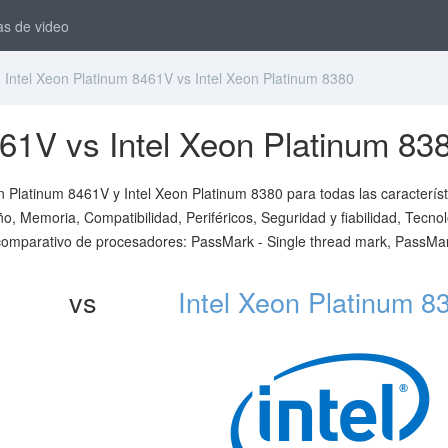
as de video
Intel Xeon Platinum 8461V vs Intel Xeon Platinum 8380
461V vs Intel Xeon Platinum 83
n Platinum 8461V y Intel Xeon Platinum 8380 para todas las característ
o, Memoria, Compatibilidad, Periféricos, Seguridad y fiabilidad, Tecno
 comparativo de procesadores: PassMark - Single thread mark, PassMar
vs
Intel Xeon Platinum 8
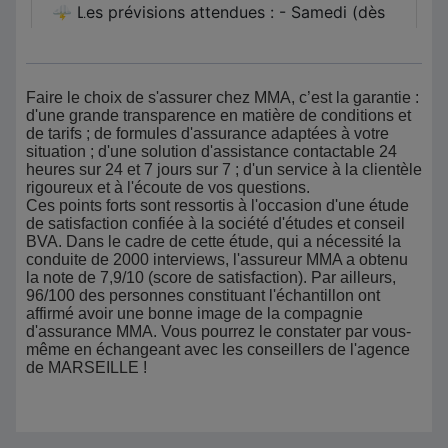
Faire le choix de s'assurer chez MMA, c’est la garantie :
d'une grande transparence en matière de conditions et
de tarifs ; de formules d'assurance adaptées à votre
situation ; d'une solution d'assistance contactable 24
heures sur 24 et 7 jours sur 7 ; d'un service à la clientèle
rigoureux et à l'écoute de vos questions.
Ces points forts sont ressortis à l'occasion d'une étude
de satisfaction confiée à la société d'études et conseil
BVA. Dans le cadre de cette étude, qui a nécessité la
conduite de 2000 interviews, l'assureur MMA a obtenu
la note de 7,9/10 (score de satisfaction). Par ailleurs,
96/100 des personnes constituant l'échantillon ont
affirmé avoir une bonne image de la compagnie
d'assurance MMA. Vous pourrez le constater par vous-
même en échangeant avec les conseillers de l'agence
de MARSEILLE !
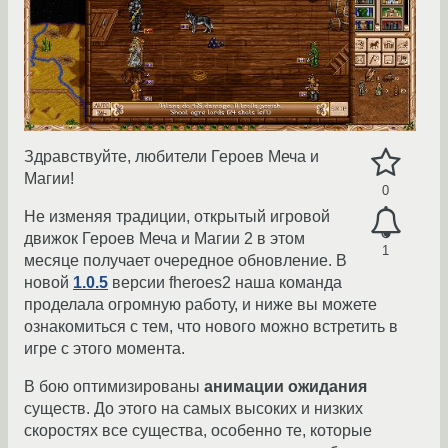
Здравствуйте, любители Героев Меча и
Магии!
0
Не изменяя традиции, открытый игровой
движок Героев Меча и Магии 2 в этом
1
месяце получает очередное обновление. В
новой
1.0.5
версии fheroes2 наша команда
проделала огромную работу, и ниже вы можете
ознакомиться с тем, что нового можно встретить в
игре с этого момента.
В бою оптимизированы
анимации ожидания
существ. До этого на самых высоких и низких
скоростях все существа, особенно те, которые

▸ About this exercise
Begin at the line that contains "heures sur 24" and transcribe exactly, and only, each line through the final line of the data above, both included; the pictures do not go in.

▸ Exercise answer
heures sur 24 et 7 jours sur 7 ; d'un service à la clientèle
rigoureux et à l'écoute de vos questions.
Ces points forts sont ressortis à l'occasion d'une étude
de satisfaction confiée à la société d'études et conseil
BVA. Dans le cadre de cette étude, qui a nécessité la
conduite de 2000 interviews, l'assureur MMA a obtenu
la note de 7,9/10 (score de satisfaction). Par ailleurs,
96/100 des personnes constituant l'échantillon ont
affirmé avoir une bonne image de la compagnie
d'assurance MMA. Vous pourrez le constater par vous-
même en échangeant avec les conseillers de l'agence
de MARSEILLE !
Здравствуйте, любители Героев Меча и
Магии!
0
Не изменяя традиции, открытый игровой
движок Героев Меча и Магии 2 в этом
1
месяце получает очередное обновление. В
новой
1.0.5
версии fheroes2 наша команда
проделала огромную работу, и ниже вы можете
ознакомиться с тем, что нового можно встретить в
игре с этого момента.
В бою оптимизированы
анимации ожидания
существ. До этого на самых высоких и низких
скоростях все существа, особенно те, которые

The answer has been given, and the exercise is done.